Page layout parsing data
==================================================

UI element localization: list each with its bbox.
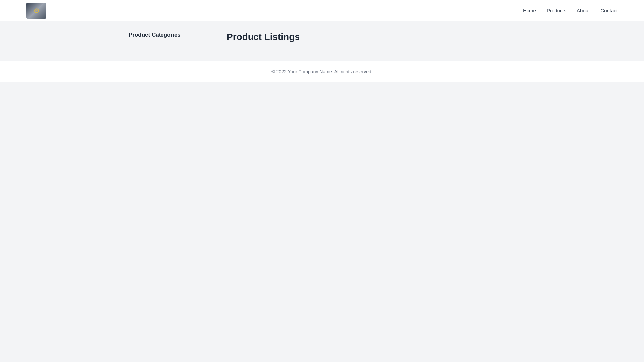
nav-contact[interactable]: Contact bbox=[600, 8, 618, 13]
logo-area: ⊙ bbox=[26, 3, 46, 19]
sidebar: Product Categories bbox=[129, 32, 221, 50]
nav-about[interactable]: About bbox=[577, 8, 590, 13]
nav-products[interactable]: Products bbox=[547, 8, 566, 13]
logo: ⊙ bbox=[26, 3, 46, 19]
nav-home[interactable]: Home bbox=[523, 8, 536, 13]
sidebar-title: Product Categories bbox=[129, 32, 211, 38]
copyright-text: © 2022 Your Company Name. All rights res… bbox=[8, 69, 636, 74]
main-nav: Home Products About Contact bbox=[523, 8, 618, 13]
site-header: ⊙ Home Products About Contact bbox=[0, 0, 644, 21]
main-content: Product Listings bbox=[221, 32, 515, 50]
page-title: Product Listings bbox=[227, 32, 515, 42]
main-container: Product Categories Product Listings bbox=[123, 21, 521, 61]
site-footer: © 2022 Your Company Name. All rights res… bbox=[0, 61, 644, 82]
logo-image: ⊙ bbox=[26, 3, 46, 19]
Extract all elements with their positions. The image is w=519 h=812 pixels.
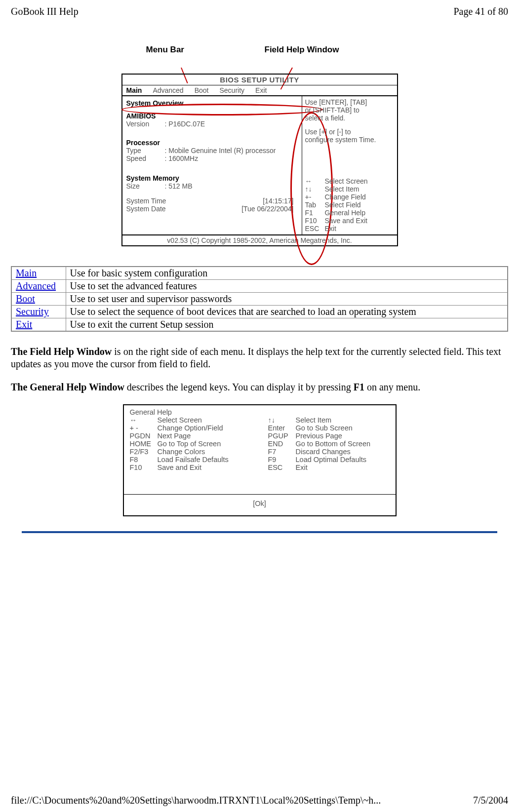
bios-version-value: : P16DC.07E — [165, 120, 205, 128]
link-main[interactable]: Main — [16, 268, 37, 278]
bios-version-label: Version — [126, 120, 165, 128]
nav-text: Exit — [325, 225, 336, 232]
bios-size-label: Size — [126, 182, 165, 190]
help-key: ESC — [268, 464, 296, 471]
bios-help-line: Use [ENTER], [TAB] — [305, 98, 394, 106]
help-key: HOME — [130, 440, 158, 448]
help-key: END — [268, 440, 296, 448]
table-row: Security Use to select the sequence of b… — [11, 306, 508, 318]
help-text: Load Failsafe Defaults — [158, 456, 229, 464]
help-key: PGUP — [268, 432, 296, 440]
help-text: Go to Top of Screen — [158, 440, 221, 448]
bios-systime-value: [14:15:17] — [263, 197, 293, 205]
nav-text: Select Item — [325, 185, 359, 193]
help-text: Select Screen — [158, 416, 202, 424]
link-advanced[interactable]: Advanced — [16, 280, 56, 291]
table-desc: Use to exit the current Setup session — [66, 318, 508, 332]
help-text: Load Optimal Defaults — [296, 456, 366, 464]
bios-section-memory: System Memory — [126, 174, 298, 182]
bios-sysdate-value: [Tue 06/22/2004] — [241, 205, 293, 213]
bios-help-line: Use [+] or [-] to — [305, 128, 394, 136]
nav-key: F10 — [305, 217, 325, 225]
bios-type-value: : Mobile Genuine Intel (R) processor — [165, 147, 276, 155]
link-security[interactable]: Security — [16, 306, 49, 317]
help-text: Change Option/Field — [158, 424, 223, 432]
paragraph-general-help: The General Help Window describes the le… — [11, 381, 508, 393]
table-desc: Use to select the sequence of boot devic… — [66, 306, 508, 318]
paragraph-field-help: The Field Help Window is on the right si… — [11, 346, 508, 370]
help-key: + - — [130, 424, 158, 432]
help-key: ↔ — [130, 416, 158, 424]
help-key: F10 — [130, 464, 158, 471]
bios-systime-label: System Time — [126, 197, 166, 205]
callout-menu-bar: Menu Bar — [146, 45, 265, 55]
callout-field-help: Field Help Window — [265, 45, 339, 55]
help-key: Enter — [268, 424, 296, 432]
footer-date: 7/5/2004 — [473, 795, 508, 806]
help-text: Discard Changes — [296, 448, 351, 456]
help-ok-button: [Ok] — [124, 494, 396, 515]
help-text: Select Item — [296, 416, 332, 424]
nav-key: +- — [305, 193, 325, 201]
help-key: ↑↓ — [268, 416, 296, 424]
table-desc: Use to set user and supervisor passwords — [66, 293, 508, 306]
page-indicator: Page 41 of 80 — [453, 6, 508, 17]
nav-key: ↔ — [305, 177, 325, 185]
bios-tab-main: Main — [126, 86, 142, 94]
bios-section-overview: System Overview — [126, 99, 298, 107]
help-dialog-title: General Help — [130, 408, 390, 416]
bios-tab-advanced: Advanced — [153, 86, 183, 94]
nav-text: Select Screen — [325, 177, 368, 185]
link-exit[interactable]: Exit — [16, 319, 32, 330]
bios-size-value: : 512 MB — [165, 182, 193, 190]
help-text: Exit — [296, 464, 308, 471]
bios-copyright: v02.53 (C) Copyright 1985-2002, American… — [122, 234, 397, 245]
table-desc: Use to set the advanced features — [66, 280, 508, 293]
table-row: Boot Use to set user and supervisor pass… — [11, 293, 508, 306]
bios-menubar: Main Advanced Boot Security Exit — [122, 85, 397, 96]
bios-section-processor: Processor — [126, 139, 298, 147]
help-text: Next Page — [158, 432, 191, 440]
help-key: F2/F3 — [130, 448, 158, 456]
link-boot[interactable]: Boot — [16, 293, 35, 304]
bios-speed-label: Speed — [126, 155, 165, 162]
help-key: PGDN — [130, 432, 158, 440]
bios-speed-value: : 1600MHz — [165, 155, 199, 162]
footer-path: file://C:\Documents%20and%20Settings\har… — [11, 795, 381, 806]
menu-description-table: Main Use for basic system configuration … — [11, 266, 508, 332]
nav-text: General Help — [325, 209, 366, 217]
bios-title: BIOS SETUP UTILITY — [122, 75, 397, 85]
bios-help-line: or [SHIFT-TAB] to — [305, 106, 394, 114]
nav-key: F1 — [305, 209, 325, 217]
bios-tab-boot: Boot — [195, 86, 209, 94]
nav-text: Select Field — [325, 201, 361, 209]
bios-tab-security: Security — [219, 86, 244, 94]
nav-text: Save and Exit — [325, 217, 367, 225]
nav-key: ↑↓ — [305, 185, 325, 193]
help-text: Change Colors — [158, 448, 205, 456]
nav-key: ESC — [305, 225, 325, 232]
bios-help-line: select a field. — [305, 114, 394, 122]
help-key: F7 — [268, 448, 296, 456]
bios-type-label: Type — [126, 147, 165, 155]
bios-section-amibios: AMIBIOS — [126, 112, 298, 120]
help-key: F9 — [268, 456, 296, 464]
help-key: F8 — [130, 456, 158, 464]
table-row: Exit Use to exit the current Setup sessi… — [11, 318, 508, 332]
nav-key: Tab — [305, 201, 325, 209]
table-row: Advanced Use to set the advanced feature… — [11, 280, 508, 293]
nav-text: Change Field — [325, 193, 366, 201]
table-row: Main Use for basic system configuration — [11, 267, 508, 280]
help-text: Go to Bottom of Screen — [296, 440, 371, 448]
bios-tab-exit: Exit — [255, 86, 267, 94]
bios-sysdate-label: System Date — [126, 205, 166, 213]
separator — [22, 531, 497, 533]
help-text: Previous Page — [296, 432, 342, 440]
help-text: Save and Exit — [158, 464, 201, 471]
bios-screenshot: BIOS SETUP UTILITY Main Advanced Boot Se… — [121, 74, 398, 246]
bios-help-line: configure system Time. — [305, 136, 394, 144]
table-desc: Use for basic system configuration — [66, 267, 508, 280]
general-help-dialog: General Help ↔Select Screen + -Change Op… — [123, 404, 397, 516]
help-text: Go to Sub Screen — [296, 424, 353, 432]
doc-title: GoBook III Help — [11, 6, 79, 17]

==================================================

DIRECTIONS FOR THIS TASK: A single number is expected: how many lines in the entries above hold the word "General".

PROBLEM SOLUTION: 4